Official PyTorch implementation of the paper:
If you find this code useful in your research, please cite:
@inproceedings{fayyazsanavi-etal-2024-gloss2text,
title = "{G}loss2{T}ext: Sign Language Gloss translation using {LLM}s and Semantically Aware Label Smoothing",
author = "Fayyazsanavi, Pooya and
Anastasopoulos, Antonios and
Kosecka, Jana",
editor = "Al-Onaizan, Yaser and
Bansal, Mohit and
Chen, Yun-Nung",
booktitle = "Findings of the Association for Computational Linguistics: EMNLP 2024",
month = nov,
year = "2024",
address = "Miami, Florida, USA",
publisher = "Association for Computational Linguistics",
url = "https://aclanthology.org/2024.findings-emnlp.947",
pages = "16162--16171",
abstract = "Sign language translation from video to spoken text presents unique challenges owing to the distinct grammar, expression nuances, and high variation of visual appearance across different speakers and contexts. Gloss annotations serve as an intermediary to guide the translation process. In our work, we focus on \textit{Gloss2Text} translation stage and propose several advances by leveraging pre-trained large language models (LLMs), data augmentation, and novel label-smoothing loss function exploiting gloss translation ambiguities improving significantly the performance of state-of-the-art approaches. Through extensive experiments and ablation studies on the PHOENIX Weather 2014T dataset, our approach surpasses state-of-the-art performance in \textit{Gloss2Text} translation, indicating its efficacy in addressing sign language translation and suggesting promising avenues for future research and development.",
}
To set up the environment, run:
conda create -n slt python=3.8.4
Please follow the link to download the Phoenix-2014T dataset, the dataset is a german sign lanugae consisting the gloss and translation pairs:
Download the data and put it in the 'data' folder.

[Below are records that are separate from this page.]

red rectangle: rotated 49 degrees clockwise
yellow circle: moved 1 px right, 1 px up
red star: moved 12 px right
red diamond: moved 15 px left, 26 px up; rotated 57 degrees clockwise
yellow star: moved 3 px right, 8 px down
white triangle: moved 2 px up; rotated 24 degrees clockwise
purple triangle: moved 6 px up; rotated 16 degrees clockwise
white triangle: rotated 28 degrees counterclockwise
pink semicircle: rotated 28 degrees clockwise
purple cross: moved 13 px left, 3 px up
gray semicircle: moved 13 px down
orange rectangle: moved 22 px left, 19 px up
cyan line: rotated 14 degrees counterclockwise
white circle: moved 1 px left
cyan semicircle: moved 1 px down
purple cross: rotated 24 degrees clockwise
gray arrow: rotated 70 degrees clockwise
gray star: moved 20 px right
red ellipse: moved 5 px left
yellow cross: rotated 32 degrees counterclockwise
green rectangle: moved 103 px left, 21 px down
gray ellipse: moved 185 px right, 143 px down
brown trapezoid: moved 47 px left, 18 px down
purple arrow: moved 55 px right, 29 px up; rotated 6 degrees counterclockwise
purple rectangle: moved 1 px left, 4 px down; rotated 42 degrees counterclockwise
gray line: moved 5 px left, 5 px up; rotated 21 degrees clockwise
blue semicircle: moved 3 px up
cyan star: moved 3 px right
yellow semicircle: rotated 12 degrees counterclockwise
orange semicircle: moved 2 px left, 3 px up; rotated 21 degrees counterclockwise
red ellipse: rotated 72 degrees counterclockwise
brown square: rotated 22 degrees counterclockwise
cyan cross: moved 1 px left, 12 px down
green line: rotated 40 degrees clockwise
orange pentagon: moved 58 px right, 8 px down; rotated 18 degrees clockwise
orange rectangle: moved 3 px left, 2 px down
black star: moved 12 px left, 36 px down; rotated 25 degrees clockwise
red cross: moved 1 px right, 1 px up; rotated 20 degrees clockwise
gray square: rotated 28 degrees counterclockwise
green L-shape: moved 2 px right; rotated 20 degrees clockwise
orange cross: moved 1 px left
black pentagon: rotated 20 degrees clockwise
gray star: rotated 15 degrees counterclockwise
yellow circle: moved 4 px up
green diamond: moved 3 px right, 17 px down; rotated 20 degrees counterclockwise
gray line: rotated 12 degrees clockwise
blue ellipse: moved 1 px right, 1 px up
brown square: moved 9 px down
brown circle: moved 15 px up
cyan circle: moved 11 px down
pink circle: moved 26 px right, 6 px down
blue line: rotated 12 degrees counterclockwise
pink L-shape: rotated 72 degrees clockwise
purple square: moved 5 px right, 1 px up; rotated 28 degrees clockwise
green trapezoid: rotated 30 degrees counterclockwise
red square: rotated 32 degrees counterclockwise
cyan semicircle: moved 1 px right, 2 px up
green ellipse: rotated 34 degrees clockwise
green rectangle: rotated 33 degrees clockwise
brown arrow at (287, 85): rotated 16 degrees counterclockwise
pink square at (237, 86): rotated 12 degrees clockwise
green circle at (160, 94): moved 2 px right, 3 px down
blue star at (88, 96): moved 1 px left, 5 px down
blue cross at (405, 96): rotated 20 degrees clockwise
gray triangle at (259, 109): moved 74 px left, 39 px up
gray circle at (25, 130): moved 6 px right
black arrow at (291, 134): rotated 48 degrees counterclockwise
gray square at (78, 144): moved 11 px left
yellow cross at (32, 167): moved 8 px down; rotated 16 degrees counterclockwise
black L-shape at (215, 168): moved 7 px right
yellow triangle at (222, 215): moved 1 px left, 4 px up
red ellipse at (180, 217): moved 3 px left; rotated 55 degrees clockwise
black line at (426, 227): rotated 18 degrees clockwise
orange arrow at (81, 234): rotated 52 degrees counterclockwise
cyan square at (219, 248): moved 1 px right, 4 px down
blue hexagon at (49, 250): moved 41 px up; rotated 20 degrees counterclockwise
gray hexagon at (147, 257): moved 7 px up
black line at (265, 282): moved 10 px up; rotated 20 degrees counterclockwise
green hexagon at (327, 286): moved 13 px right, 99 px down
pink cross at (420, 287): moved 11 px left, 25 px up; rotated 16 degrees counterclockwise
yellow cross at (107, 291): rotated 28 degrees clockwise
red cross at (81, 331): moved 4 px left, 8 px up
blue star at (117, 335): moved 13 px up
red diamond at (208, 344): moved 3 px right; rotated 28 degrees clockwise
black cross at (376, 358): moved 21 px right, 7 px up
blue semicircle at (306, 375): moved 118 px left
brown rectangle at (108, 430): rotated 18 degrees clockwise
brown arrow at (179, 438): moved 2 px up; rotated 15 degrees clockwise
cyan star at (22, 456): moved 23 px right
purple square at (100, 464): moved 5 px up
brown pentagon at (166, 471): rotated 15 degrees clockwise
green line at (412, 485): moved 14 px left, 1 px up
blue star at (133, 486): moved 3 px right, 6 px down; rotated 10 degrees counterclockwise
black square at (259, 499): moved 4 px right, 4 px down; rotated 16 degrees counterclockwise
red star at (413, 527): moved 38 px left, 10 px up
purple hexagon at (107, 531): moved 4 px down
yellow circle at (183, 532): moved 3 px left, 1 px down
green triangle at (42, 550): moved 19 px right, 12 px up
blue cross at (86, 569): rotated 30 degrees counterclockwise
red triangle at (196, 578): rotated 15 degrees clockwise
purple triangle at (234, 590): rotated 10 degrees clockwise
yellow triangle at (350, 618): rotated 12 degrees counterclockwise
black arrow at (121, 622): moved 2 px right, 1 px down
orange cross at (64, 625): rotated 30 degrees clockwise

First, the spoken text data needs to be translated into a pivot language and then back to German:
python get_paraphrasing.py
Then, to augment the gloss side, NLLB should be fine-tuned on the Text2Gloss pairs:
python train_backtranslation.py
After training, you need to inference the model on the training set to generate pseudo glosses. If they differ from the original gloss, you should add them to the training set.
To start training, run the following command. Modify any arguments as needed:
python train_gls2text_nllb_lora.py
For the best results, first run the model using all the paraphrasing and back-translation data with the SALS loss function, excluding semantic information. Then, remove the data augmentation and train exclusively on the original Gloss2Text data using the SALS loss function.
The pre-trained model is located here, download it and put it in the 'pretrained' folder,
This code depends on several libraries, including PyTorch, HuggingFace, and Two-Stream Network. It also uses the Phoenix-2014T dataset. Please ensure compliance with their respective licenses.